Sob os termos, ele disse, ele deve plantar cacau ao lado de espécies nativas mais altas, como mogno e ipê.
“É recomendado que o cacau seja plantado com outras árvores, mais altas, para se beneficiar da sombra”, ele contou à Reuters em sua fazenda em Medicilândia, no Pará.
"COMPRAMOS CACAU"
Evidências da mudança estão em todo lugar na região de Medicilândia, onde pastos degradados estão dando lugar a sombreadas plantações de árvores de cacau, que carregam os frutos amarelos e rubis.
Na cidade, agricultores levam caminhonetes cheias de amêndoas secas de cacau para armazéns enfileirados ao longo das ruas próximas da rodovia Transamazônica, que portam placas em que se lê “Compramos Cacau".
Lanchonetes por perto vendem suco de cacau gelado, uma bebida grossa e doce preparada com a polpa da fruta.
O Brasil é um peso pesado da agricultura, entre os principais produtores de soja, milho, açúcar, café e laranja. Porém deixou de ser o segundo maior produtor de cacau nos anos 90 depois que uma infestação de vassoura de bruxa acabou com a produção.

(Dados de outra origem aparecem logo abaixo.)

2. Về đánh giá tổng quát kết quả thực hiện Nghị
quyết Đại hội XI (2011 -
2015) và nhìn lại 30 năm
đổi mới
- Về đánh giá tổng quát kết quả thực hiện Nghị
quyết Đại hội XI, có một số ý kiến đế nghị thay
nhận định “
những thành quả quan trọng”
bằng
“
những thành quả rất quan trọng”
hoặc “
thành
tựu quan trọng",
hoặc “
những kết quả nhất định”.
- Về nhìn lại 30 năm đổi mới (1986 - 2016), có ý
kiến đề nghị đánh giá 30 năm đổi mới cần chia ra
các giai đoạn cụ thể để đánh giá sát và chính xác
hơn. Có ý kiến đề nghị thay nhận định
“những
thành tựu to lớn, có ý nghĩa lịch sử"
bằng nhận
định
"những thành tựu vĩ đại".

No Estado do Pará, no entanto, as lavouras de cacau utilizam novas variedades menos propícias à doença, que também enfrenta condições mais restritivas ao seu desenvolvimento como um longo período seco que restringe o fungo. Como resultado, os rendimentos das árvores de cacau no Pará são o dobro da média global, disse Bastos, do AIPC.

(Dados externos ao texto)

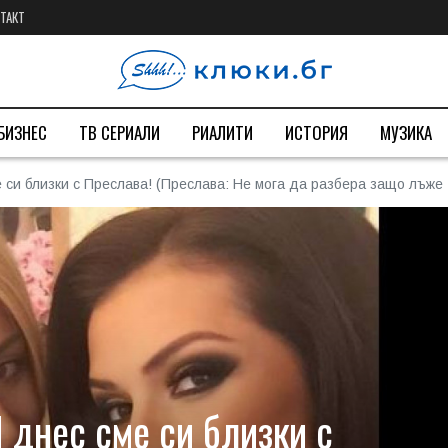
ТАКТ
БИЗНЕС
ТВ СЕРИАЛИ
РИАЛИТИ
ИСТОРИЯ
МУЗИКА
 си близки с Преслава! (Преслава: Не мога да разбера защо лъже
 днес сме си близки с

Há algumas evidências de que o Brasil poderia absorver parte dessa nova produção: o Euromonitor coloca o consumo per capta de chocolate do Brasil a apenas 1,2 quilograma por ano, ante 8,8 quilogramas na Suíça, por exemplo.
Isso significa que o mercado doméstico brasileiro de chocolate talvez ainda tenha espaço para crescer.

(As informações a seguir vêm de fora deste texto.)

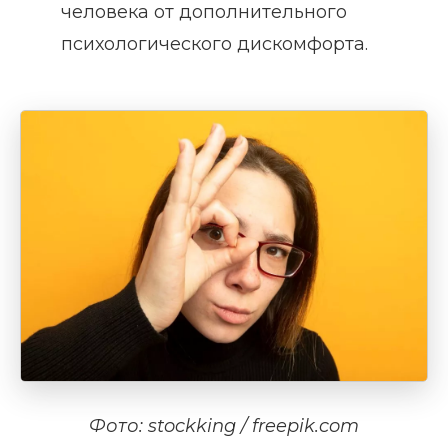
человека от дополнительного
психологического дискомфорта.
Фото: stockking / freepik.com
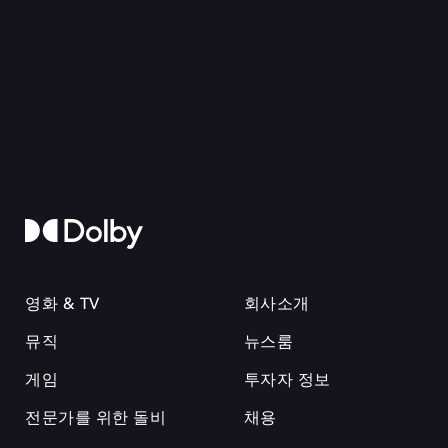
영화 & TV
회사소개
뮤직
뉴스룸
게임
투자자 정보
전문가를 위한 돌비
채용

As empresas de processamento brasileiras, que transformam grãos de cacau em manteiga, pó e chocolate, dão boas-vindas aos prospectos de aumento da oferta doméstica para alimentar suas fábricas e diminuírem suas importações, mas injetam uma nota de ceticismo.
O vice-presidente de cacau da Olam International no Brasil, Kidambi Srinivasan, por exemplo, chamou a meta de 400.000 toneladas por ano de “uma possibilidade remota” sem preços de mercado mais altos e mais assistência para os agricultores em diversas áreas, incluindo financiamento, treinamento.
Os preços de referência do cacau em Nova York estão atualmente por volta de 2.500 dólares por tonelada, tendo se recuperado de uma mínima de 10 anos a 1.756 dólares atingida em 2017 por preocupações com um excesso de oferta global.
Outros grandes processadores no Brasil incluem a Cargill, que possui uma fábrica de 85.000 toneladas em Ilhéus, e a Barry Callebaut, a maior fabricante de chocolate industrial do mundo, que abriu sua primeira fábrica de chocolate na América do Sul no Brasil em 2010.
Para alguns dos pecuaristas que se tornaram produtores, a chance de desfazer parte do dano à Amazônia causado pela pecuária é tão importante quanto o dinheiro que pode ser feito com o cacau.
“Teve uma época em que eu pensei: nós não deveríamos ter vindo para cá”, disse Elido Trevisan, que chegou ao Pará para criar gado em 1972 e desmatou a maior parte dos lotes que obteve.
“Mas agora”, ele disse, “nós podemos fazer algo para compensar”.